Giorgio Brunello, Professor at the
University of Padua, answers:
By forcing senior workers to retire later, pension reforms that rise retirement eligibility age increase senior labour supply and employment. A concern often voiced in policy circles is that higher senior employment automatically reduces the number of jobs available to the young. This view has been forcefully opposed by professional economists, who have argued that youth employment could fall or increase depending on how the total number of jobs changes.
Although there is no automatic substitution, in the case of the Fornero reform of 2011 evidence suggests that for any 1,000 senior workers locked into employment by the reform, youth (16–29) and prime-age (30–54) employment declined by 273 and 199 workers (see Bertoni and Brunello, 2021, Does a higher retirement age reduce employment? Economic Policy).

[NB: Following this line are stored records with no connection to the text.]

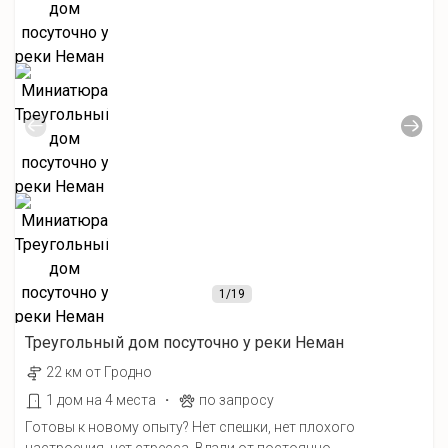
1
/19
Треугольный дом посуточно у реки Неман
22 км от Гродно
·
1 дом на 4 места
по запросу
Готовы к новому опыту? Нет спешки, нет плохого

This argument applies also when the retirement age is reduced. In this case, the fallacious expectation is that such reduction automatically increases youth employment. With reference to Italy, a 2018 reform temporarily reduced the minimum retirement age below the level introduced by the Fornero reform in 2011. However, preliminary evidence (see INPS, Rapporto Annuale, 2021) does not find any effect on youth employment in 2019—youth employment certainly did not rise.